#### [TASK INPUT]
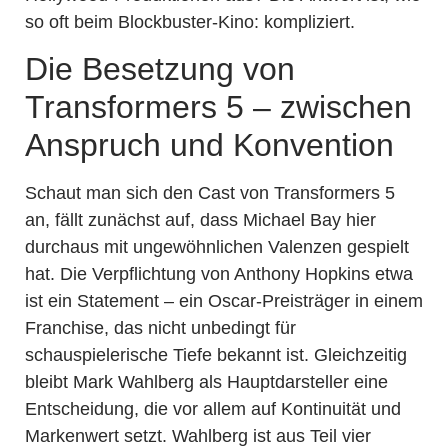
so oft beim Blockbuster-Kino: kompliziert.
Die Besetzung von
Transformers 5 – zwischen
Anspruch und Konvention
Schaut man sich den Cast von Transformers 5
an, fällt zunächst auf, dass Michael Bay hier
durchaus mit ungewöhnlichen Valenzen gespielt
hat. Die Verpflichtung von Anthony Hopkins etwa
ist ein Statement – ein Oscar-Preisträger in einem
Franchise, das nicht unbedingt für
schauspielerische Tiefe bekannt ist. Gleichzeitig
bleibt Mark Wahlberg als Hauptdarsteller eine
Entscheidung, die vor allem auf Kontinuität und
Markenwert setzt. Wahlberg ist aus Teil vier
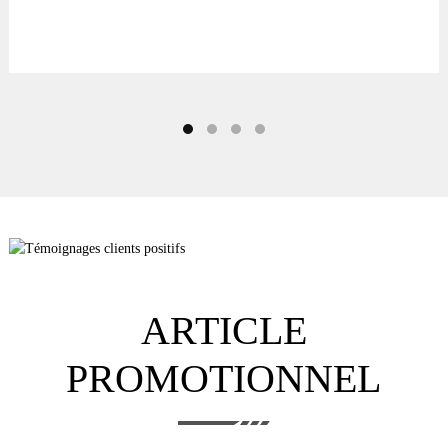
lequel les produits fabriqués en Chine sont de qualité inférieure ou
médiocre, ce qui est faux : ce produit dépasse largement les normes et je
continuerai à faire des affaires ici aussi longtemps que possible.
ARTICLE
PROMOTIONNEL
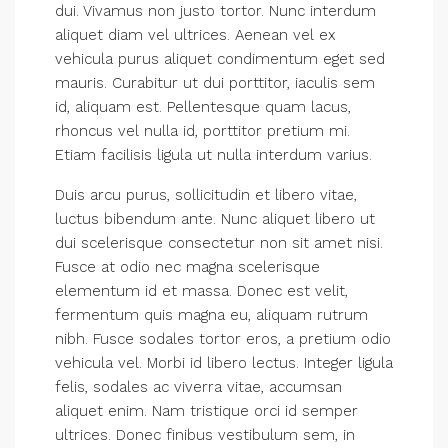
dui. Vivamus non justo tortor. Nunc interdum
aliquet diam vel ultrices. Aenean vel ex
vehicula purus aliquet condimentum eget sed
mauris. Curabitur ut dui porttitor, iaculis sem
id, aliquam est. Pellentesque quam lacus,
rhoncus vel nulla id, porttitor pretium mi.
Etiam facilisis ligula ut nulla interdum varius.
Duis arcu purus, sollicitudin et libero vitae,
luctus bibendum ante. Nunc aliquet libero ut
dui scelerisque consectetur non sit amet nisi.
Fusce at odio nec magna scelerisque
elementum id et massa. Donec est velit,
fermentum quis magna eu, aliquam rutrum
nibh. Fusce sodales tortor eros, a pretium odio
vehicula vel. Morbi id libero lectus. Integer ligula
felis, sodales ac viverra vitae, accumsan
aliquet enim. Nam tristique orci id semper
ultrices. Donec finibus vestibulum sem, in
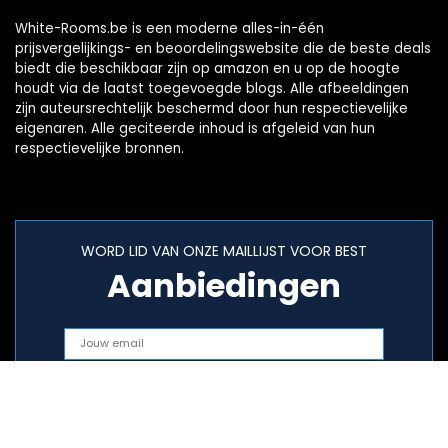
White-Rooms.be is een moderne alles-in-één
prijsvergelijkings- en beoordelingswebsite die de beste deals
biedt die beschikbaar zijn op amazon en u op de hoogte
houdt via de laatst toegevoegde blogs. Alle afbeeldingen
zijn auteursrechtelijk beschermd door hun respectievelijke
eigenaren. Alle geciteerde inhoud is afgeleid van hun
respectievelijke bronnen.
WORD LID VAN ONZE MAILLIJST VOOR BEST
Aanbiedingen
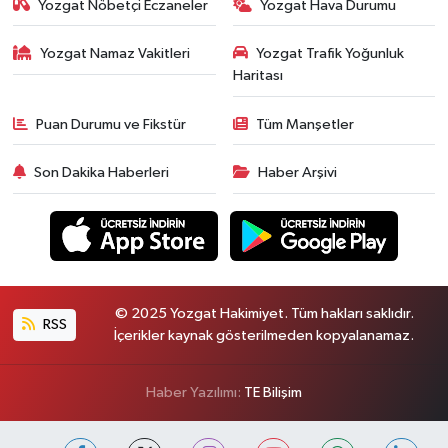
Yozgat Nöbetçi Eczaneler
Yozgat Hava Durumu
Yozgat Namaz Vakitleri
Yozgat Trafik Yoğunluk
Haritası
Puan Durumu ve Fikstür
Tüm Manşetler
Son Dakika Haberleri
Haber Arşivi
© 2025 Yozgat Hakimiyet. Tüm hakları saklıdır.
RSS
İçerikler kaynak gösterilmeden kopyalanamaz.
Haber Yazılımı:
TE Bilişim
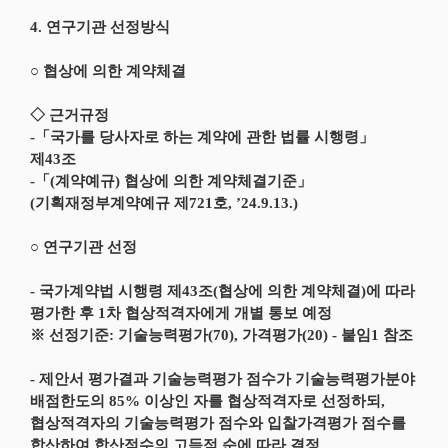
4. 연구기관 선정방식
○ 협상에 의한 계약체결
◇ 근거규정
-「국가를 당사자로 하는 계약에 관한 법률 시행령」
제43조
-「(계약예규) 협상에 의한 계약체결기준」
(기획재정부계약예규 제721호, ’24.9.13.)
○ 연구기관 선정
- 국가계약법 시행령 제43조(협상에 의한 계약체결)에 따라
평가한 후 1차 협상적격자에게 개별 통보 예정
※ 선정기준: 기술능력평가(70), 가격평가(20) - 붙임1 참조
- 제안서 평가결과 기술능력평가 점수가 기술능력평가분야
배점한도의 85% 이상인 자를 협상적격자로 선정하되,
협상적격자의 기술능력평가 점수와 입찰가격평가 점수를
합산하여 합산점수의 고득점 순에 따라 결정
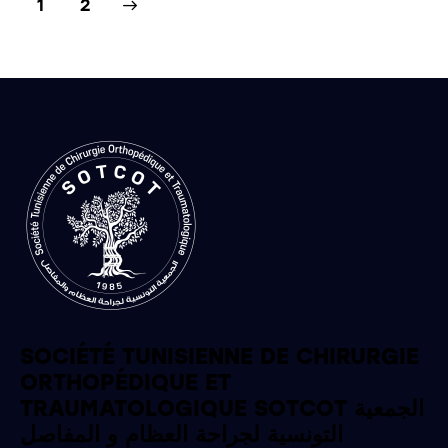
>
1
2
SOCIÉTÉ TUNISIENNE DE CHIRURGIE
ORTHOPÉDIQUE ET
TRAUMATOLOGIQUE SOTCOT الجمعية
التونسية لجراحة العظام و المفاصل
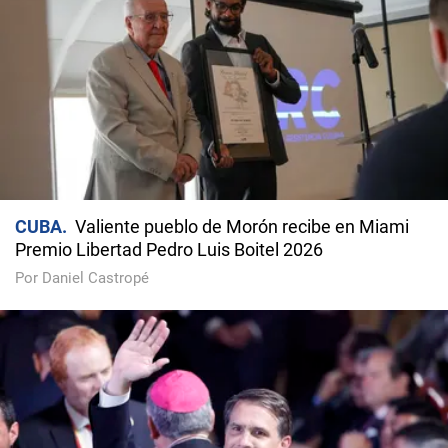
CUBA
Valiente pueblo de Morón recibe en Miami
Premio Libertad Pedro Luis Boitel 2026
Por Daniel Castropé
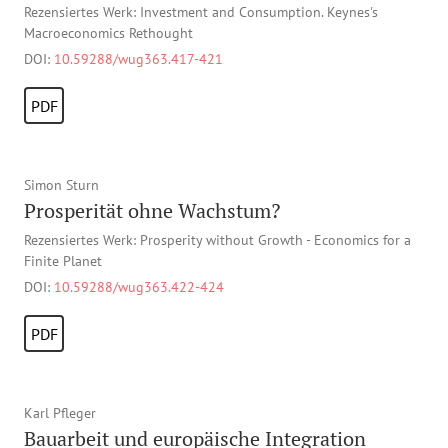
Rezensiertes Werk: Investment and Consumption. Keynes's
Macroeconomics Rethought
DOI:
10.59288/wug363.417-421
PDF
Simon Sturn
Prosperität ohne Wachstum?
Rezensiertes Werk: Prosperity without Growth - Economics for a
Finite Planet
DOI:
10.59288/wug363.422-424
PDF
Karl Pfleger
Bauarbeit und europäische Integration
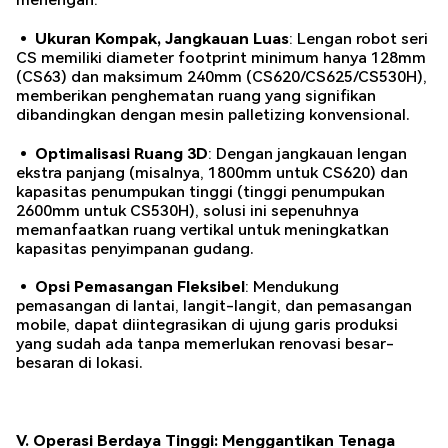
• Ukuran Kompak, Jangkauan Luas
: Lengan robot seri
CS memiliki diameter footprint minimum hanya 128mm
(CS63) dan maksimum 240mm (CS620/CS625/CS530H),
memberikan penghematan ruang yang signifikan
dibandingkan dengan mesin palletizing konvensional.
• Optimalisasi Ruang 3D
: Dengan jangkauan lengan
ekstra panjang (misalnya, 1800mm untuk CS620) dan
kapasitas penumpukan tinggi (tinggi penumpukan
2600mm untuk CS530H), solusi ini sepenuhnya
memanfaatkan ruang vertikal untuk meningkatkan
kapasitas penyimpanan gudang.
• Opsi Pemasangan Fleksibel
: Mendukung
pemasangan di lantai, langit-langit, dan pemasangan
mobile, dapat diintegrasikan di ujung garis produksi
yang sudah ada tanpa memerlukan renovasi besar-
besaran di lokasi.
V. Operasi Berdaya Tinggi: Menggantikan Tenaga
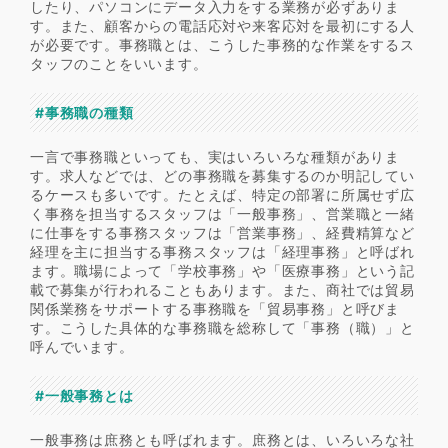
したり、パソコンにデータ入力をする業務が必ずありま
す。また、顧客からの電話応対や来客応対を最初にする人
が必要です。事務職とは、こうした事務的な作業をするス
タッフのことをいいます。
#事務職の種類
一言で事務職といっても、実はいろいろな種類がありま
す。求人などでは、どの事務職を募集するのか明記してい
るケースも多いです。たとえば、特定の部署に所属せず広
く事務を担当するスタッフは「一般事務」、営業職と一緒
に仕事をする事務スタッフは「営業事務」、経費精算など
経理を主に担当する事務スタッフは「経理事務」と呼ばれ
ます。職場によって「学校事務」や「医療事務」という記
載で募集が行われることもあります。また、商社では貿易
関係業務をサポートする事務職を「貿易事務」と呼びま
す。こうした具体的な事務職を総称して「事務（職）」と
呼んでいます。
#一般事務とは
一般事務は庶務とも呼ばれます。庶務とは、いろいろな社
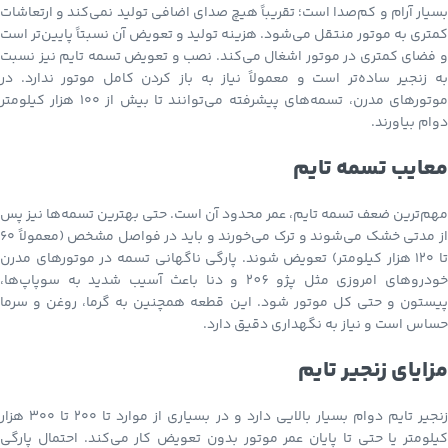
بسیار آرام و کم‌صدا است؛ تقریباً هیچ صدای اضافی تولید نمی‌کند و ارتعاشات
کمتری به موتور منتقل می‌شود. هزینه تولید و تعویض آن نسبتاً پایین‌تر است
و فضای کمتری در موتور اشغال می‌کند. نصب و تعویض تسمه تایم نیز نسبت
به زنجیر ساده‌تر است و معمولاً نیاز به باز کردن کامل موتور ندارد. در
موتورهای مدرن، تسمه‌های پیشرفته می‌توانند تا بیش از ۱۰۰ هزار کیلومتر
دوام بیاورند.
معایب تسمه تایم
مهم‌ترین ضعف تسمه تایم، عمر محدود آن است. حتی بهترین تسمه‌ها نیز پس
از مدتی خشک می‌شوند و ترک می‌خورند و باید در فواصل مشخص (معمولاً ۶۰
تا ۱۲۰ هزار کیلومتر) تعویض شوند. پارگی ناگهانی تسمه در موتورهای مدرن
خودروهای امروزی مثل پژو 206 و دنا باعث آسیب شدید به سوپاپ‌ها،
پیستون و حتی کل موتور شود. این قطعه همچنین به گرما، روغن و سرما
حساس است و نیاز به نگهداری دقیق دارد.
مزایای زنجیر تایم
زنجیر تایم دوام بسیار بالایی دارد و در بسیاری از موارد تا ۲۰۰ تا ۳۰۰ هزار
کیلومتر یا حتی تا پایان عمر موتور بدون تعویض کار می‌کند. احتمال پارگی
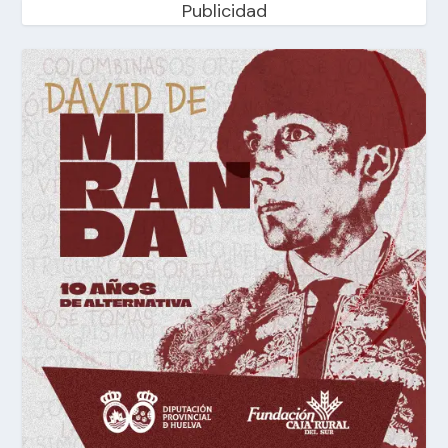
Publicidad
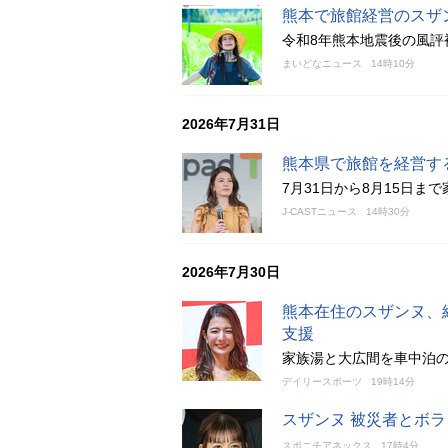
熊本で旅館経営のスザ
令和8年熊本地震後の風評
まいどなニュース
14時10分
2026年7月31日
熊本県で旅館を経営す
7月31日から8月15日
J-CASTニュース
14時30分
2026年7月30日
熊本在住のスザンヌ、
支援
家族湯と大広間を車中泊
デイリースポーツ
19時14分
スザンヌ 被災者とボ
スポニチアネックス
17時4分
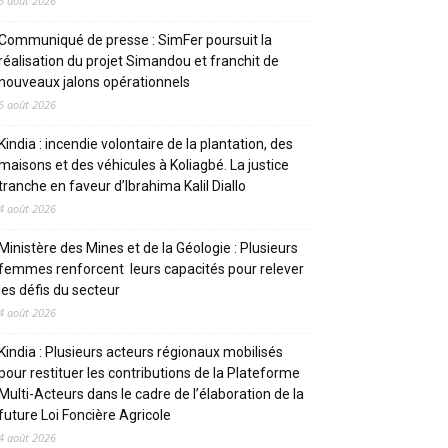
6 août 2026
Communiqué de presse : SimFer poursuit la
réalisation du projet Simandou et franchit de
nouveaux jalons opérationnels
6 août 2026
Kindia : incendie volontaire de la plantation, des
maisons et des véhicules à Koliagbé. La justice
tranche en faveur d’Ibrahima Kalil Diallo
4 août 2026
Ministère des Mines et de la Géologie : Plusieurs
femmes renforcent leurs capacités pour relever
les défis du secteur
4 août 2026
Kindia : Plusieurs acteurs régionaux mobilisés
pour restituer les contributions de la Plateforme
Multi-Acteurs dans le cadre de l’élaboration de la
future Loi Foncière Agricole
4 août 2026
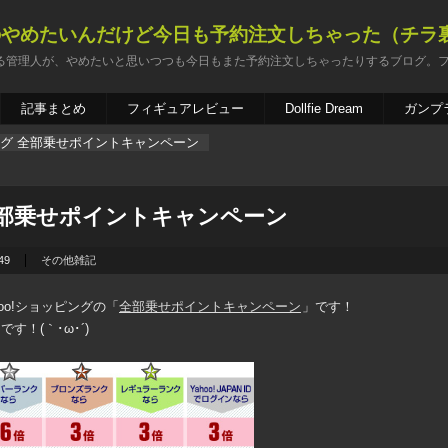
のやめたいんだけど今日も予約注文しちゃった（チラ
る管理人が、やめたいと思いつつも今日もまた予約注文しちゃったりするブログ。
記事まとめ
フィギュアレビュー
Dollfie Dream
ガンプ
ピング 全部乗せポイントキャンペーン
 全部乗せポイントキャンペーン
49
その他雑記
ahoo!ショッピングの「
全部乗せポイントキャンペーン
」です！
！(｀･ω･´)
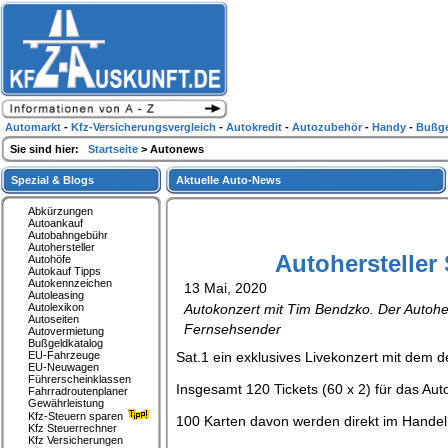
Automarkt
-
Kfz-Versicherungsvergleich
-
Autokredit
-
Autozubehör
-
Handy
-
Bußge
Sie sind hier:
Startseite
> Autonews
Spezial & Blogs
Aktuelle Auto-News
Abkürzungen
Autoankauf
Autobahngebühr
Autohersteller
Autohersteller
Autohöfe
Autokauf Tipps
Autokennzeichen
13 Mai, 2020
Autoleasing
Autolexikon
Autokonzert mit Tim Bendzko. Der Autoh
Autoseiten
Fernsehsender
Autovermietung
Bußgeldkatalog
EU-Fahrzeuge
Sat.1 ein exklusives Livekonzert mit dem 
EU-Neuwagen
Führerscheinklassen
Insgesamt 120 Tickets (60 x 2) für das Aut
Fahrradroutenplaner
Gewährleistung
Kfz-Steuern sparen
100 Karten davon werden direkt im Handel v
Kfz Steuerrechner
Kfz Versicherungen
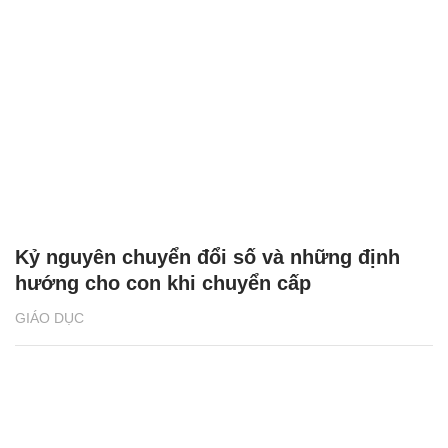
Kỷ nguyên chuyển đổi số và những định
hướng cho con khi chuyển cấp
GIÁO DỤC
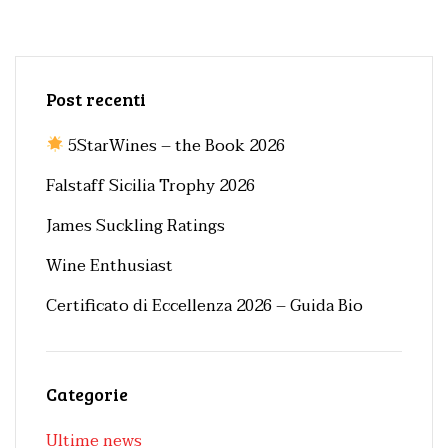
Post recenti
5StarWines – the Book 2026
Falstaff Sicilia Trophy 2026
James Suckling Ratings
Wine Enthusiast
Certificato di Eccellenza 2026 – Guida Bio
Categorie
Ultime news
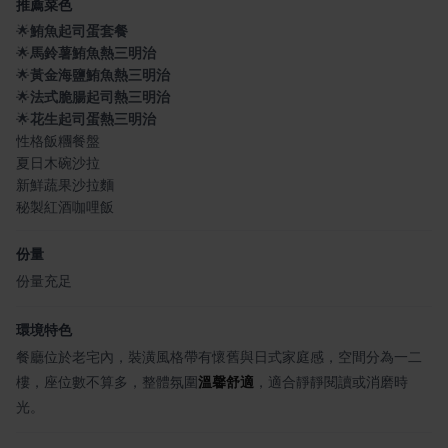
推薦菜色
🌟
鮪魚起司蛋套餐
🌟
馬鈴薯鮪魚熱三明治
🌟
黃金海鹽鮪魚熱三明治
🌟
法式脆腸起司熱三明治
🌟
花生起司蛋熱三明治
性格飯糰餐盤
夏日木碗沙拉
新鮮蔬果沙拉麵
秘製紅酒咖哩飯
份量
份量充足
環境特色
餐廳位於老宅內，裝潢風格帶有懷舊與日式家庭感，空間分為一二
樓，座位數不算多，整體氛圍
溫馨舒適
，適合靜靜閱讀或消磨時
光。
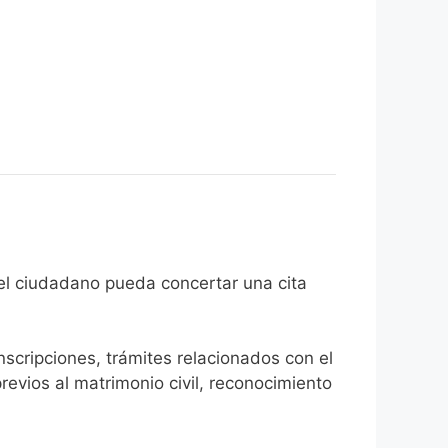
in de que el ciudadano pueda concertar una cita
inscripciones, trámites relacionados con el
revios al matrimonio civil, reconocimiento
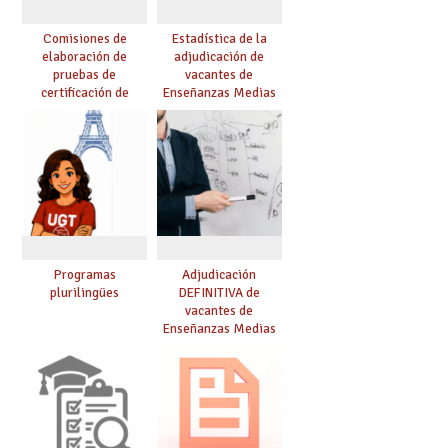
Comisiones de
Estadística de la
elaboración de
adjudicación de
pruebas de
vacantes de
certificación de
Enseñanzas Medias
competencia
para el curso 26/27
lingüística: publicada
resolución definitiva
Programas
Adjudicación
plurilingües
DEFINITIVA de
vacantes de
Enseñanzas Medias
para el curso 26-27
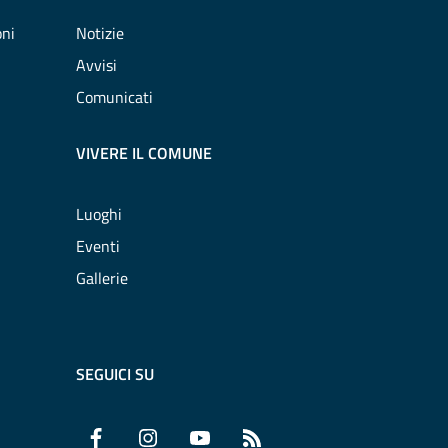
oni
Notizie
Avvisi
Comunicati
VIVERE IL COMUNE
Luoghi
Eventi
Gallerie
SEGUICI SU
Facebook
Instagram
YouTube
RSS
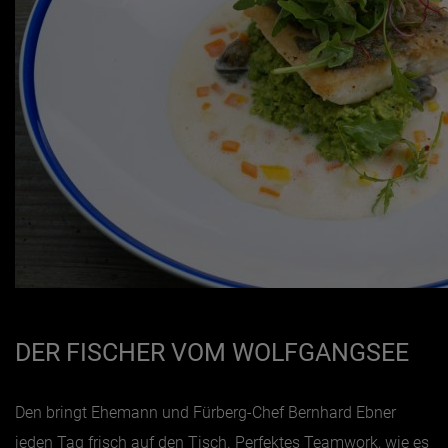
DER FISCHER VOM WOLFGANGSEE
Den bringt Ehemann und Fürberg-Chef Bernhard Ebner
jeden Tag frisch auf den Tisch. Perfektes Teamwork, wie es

#### [ABOUT THIS TASK]
Return each line in the records that holds the string "chuyển".

#### [ANSWER BOX]
Kỷ nguyên chuyển đổi số và những định
hướng cho con khi chuyển cấp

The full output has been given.